You will be transported into another world, you will experiences cultures and scenarios that will leave you exhilarated, dumbfounded and oftentimes you will be physically exhausted despite being sat in comfort, reading.

This is an experience, it is also the only book in my house that does not have a single annotation in it, showing my immersion in its pages.

The God of Small Things – Arundhati Roy

This books lives in my bedroom, and over the years I have read it five times, each time understanding another layer of delicate complexity within as my own maturity, experience and perception evolves. It’s like a slow release capsule of magic that reveals a new dosage at just the right time, I doubt its magic will ever expire.

I have read this book in India, England, America, Spain and Italy and each time it has felt like a different book. This is a must read for anyone, but be warned it’s not for the faint hearted, this is no casual read for the commuter train – read it on a train at your peril because I guarantee you will become so entranced that you will certainly miss your intended destination.

If forced to put it into a category, I would say it’s a classic coming of age family story but that is an insipid and woeful description of this book.

Fifteen Dogs РAndr̩ Alexei

I found this book in Paris, in my favourite bookshop of all time Shakespeare and Company and after bringing it home to England I then read it at our house in Spain.

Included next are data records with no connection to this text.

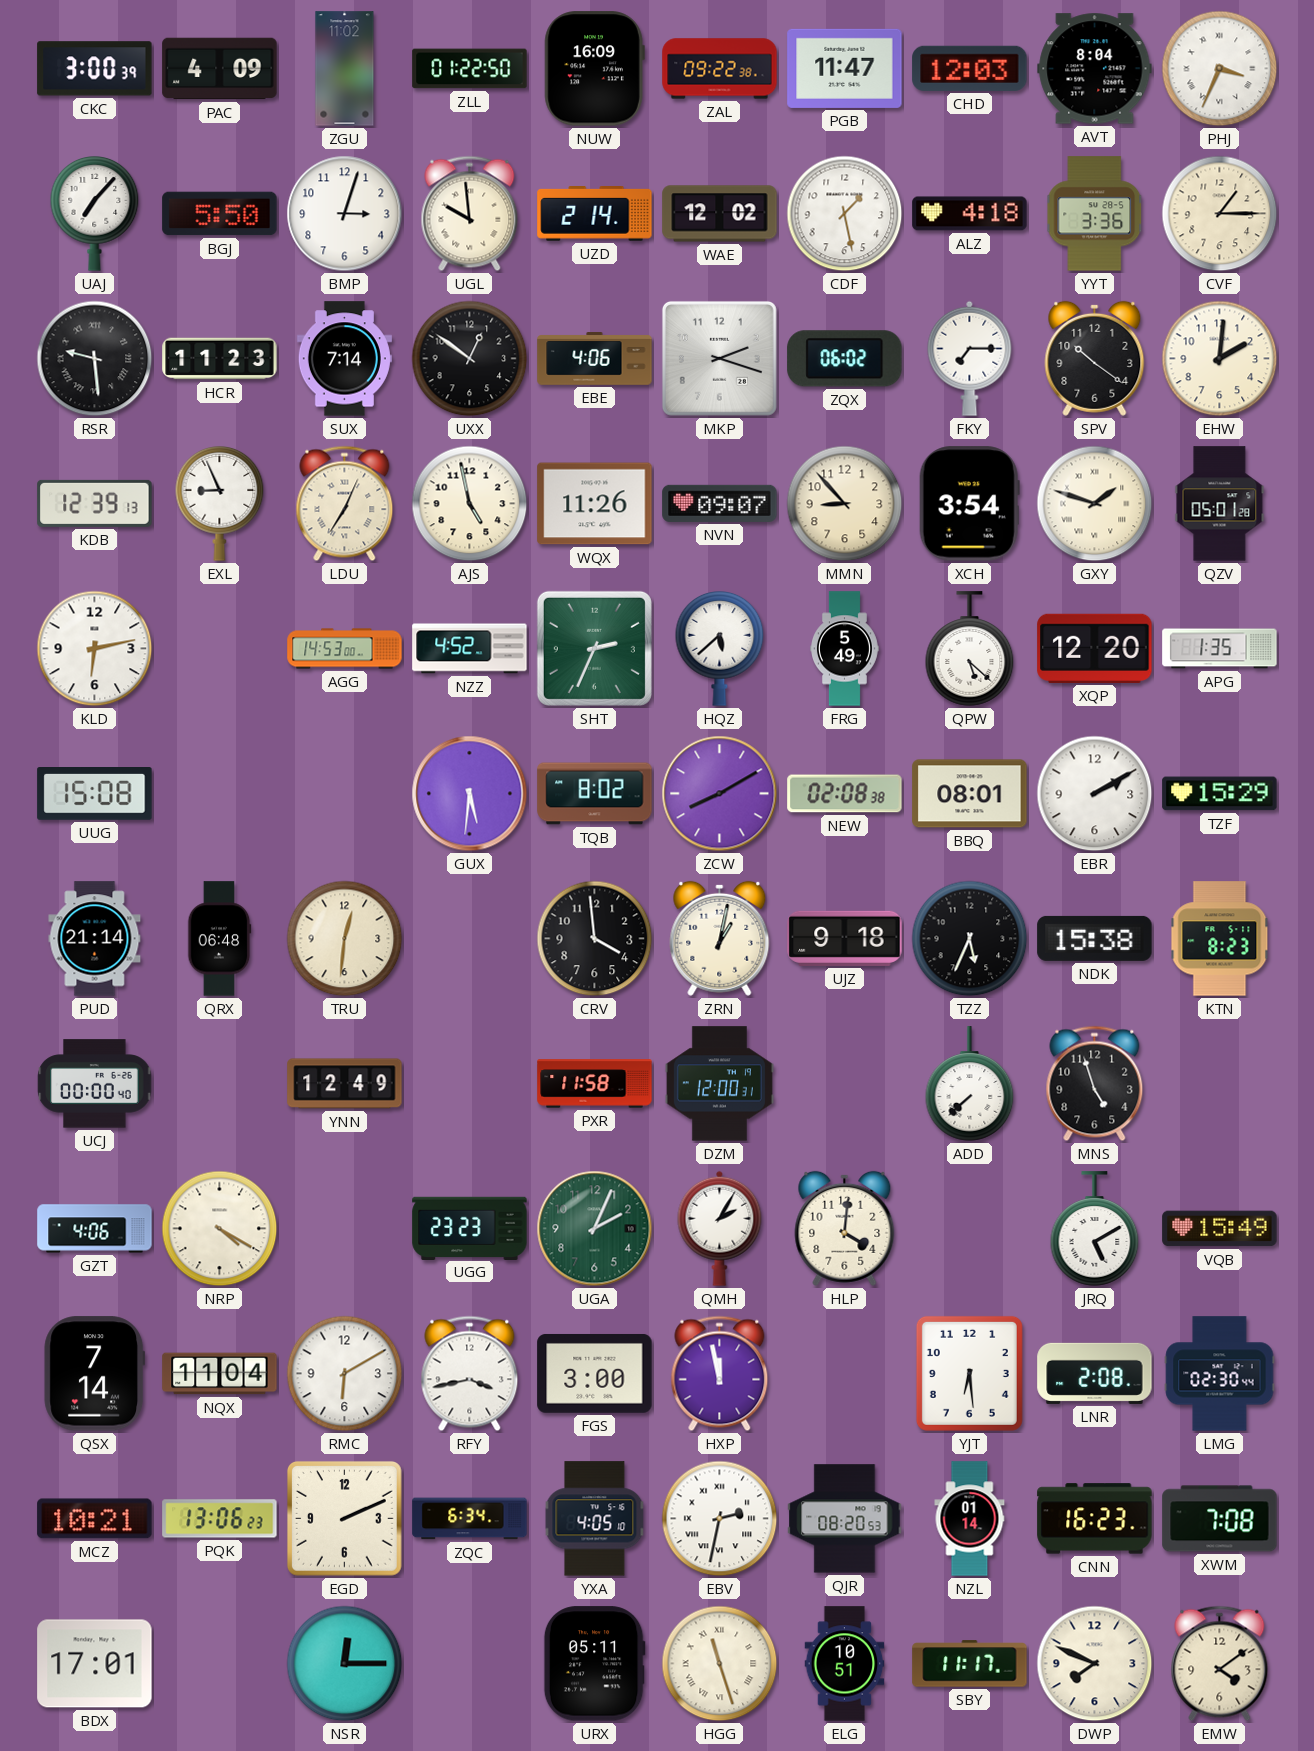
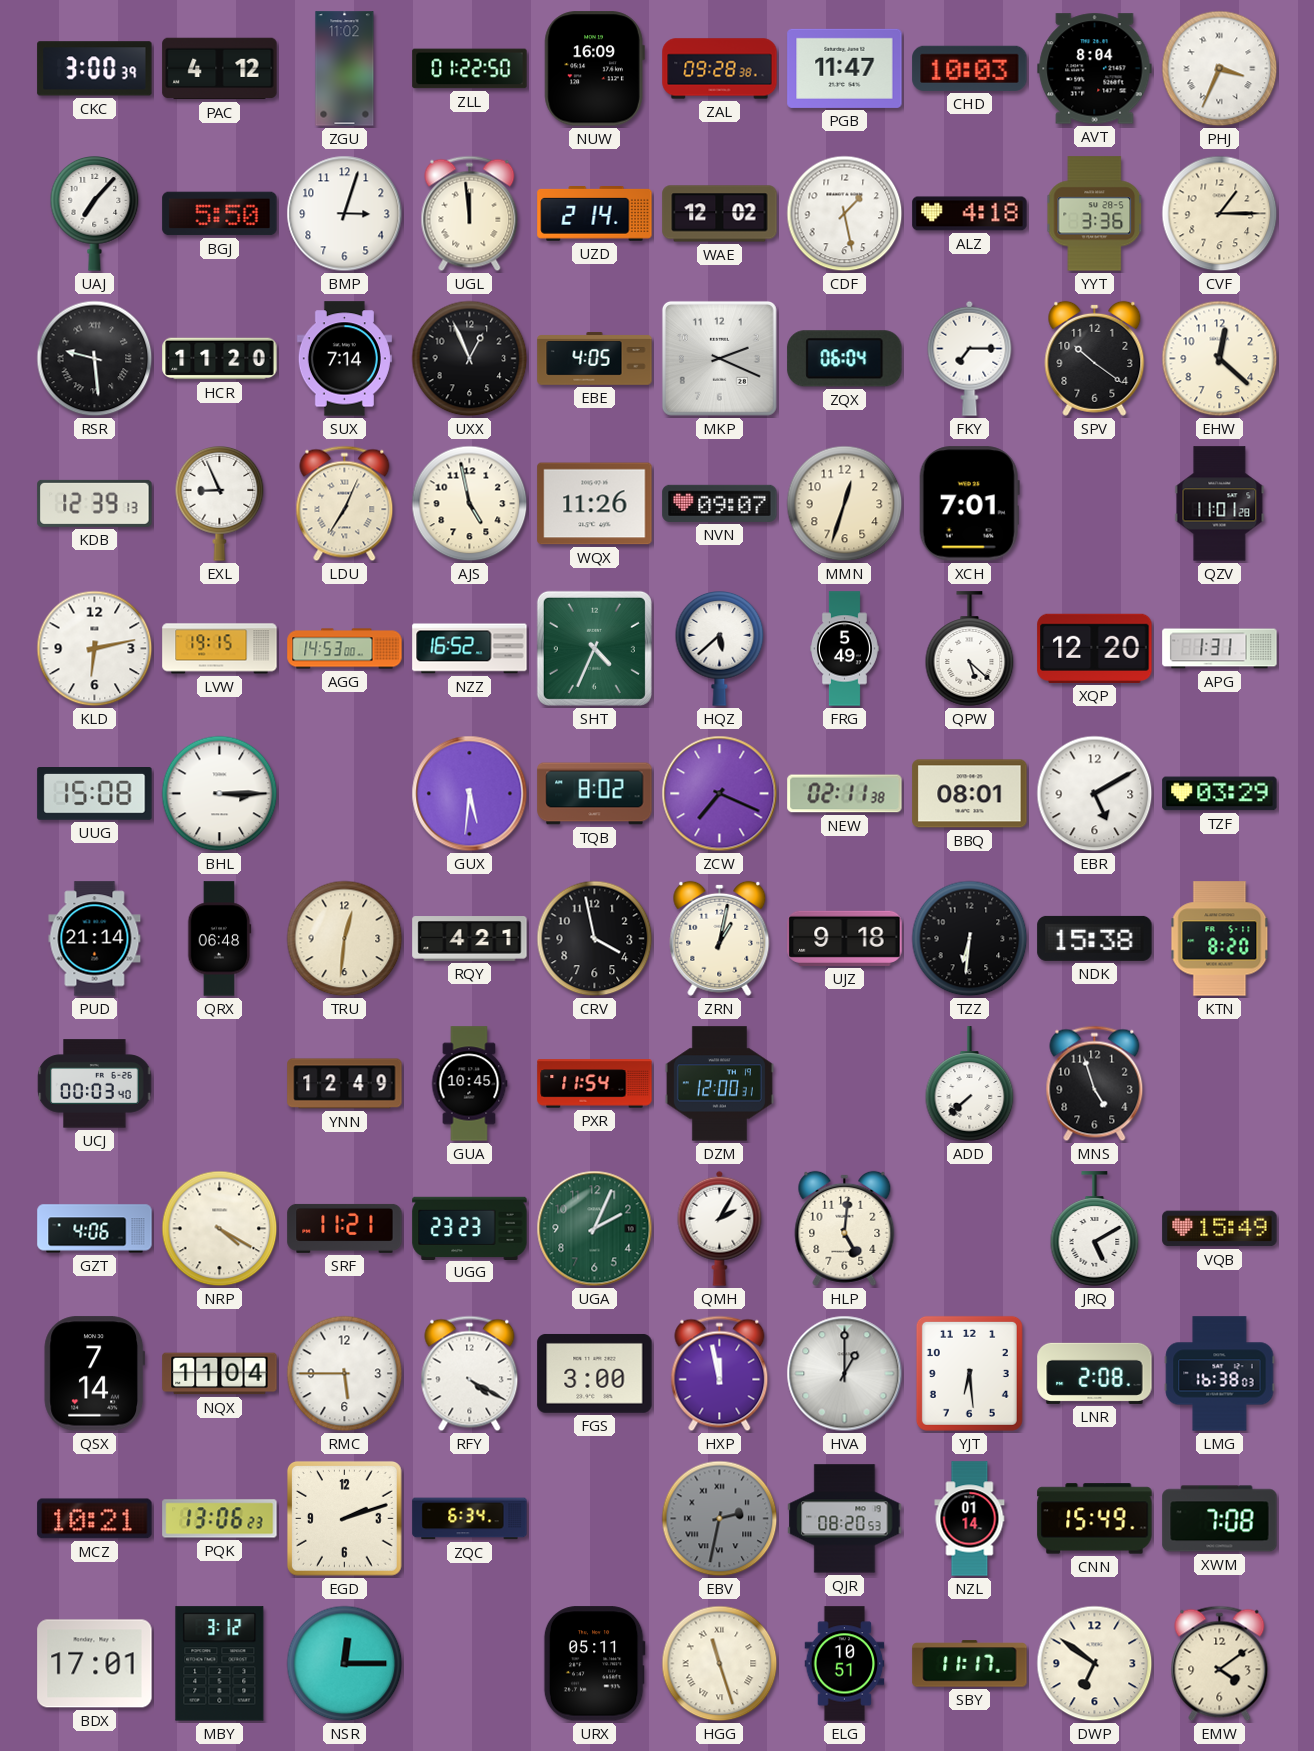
PAC: 4:09 -> 4:12
ZAL: 09:22 -> 09:28
CHD: 12:03 -> 10:03
UGL: 9:59 -> 11:59
HCR: 11:23 -> 11:20
UXX: 12:51 -> 12:56
EBE: 4:06 -> 4:05
MKP: 2:18 -> 2:19
ZQX: 06:02 -> 06:04
EHW: 2:01 -> 12:22
MMN: 8:53 -> 12:33
XCH: 3:54 -> 7:01
GXY: 1:48 -> none
QZV: 05:01 -> 11:01
LVW: none -> 19:15
NZZ: 4:52 -> 16:52
SHT: 2:34 -> 4:34
APG: 1:35 -> 1:31
BHL: none -> 3:15
ZCW: 8:10 -> 7:19
NEW: 02:08 -> 02:11
EBR: 2:10 -> 5:10
TZF: 15:29 -> 03:29
RQY: none -> 4:21
CRV: 3:59 -> 3:58
TZZ: 5:34 -> 6:31
KTN: 8:23 -> 8:20
UCJ: 00:00 -> 00:03
GUA: none -> 10:45
PXR: 11:58 -> 11:54
SRF: none -> 11:21
HLP: 4:01 -> 5:01
RMC: 6:10 -> 5:45
RFY: 3:43 -> 4:20
HVA: none -> 1:00
LMG: 02:30 -> 16:38
EGD: 2:11 -> 2:12
YXA: 4:05 -> none
EBV dial: white -> grey
CNN: 16:23 -> 15:49
MBY: none -> 3:12
DWP: 7:49 -> 6:51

I bought this book because from reading the back of the book I was enraptured. Fifteen Dogs are given human consciousness and language by the gods as the basis. The story is one of a wager between two gods, this is not a whimsical story though, it is a smart and beautifully brutal journey.

I laughed, cried and at the end I ugly cried. This book is the second in a Quincunx and I am sad to say that this is the only one I have read as of yet. This is something I intend to remedy quite quickly.

This books lives immediately beneath ‘The God of Small Things’ on my bedroom window sill.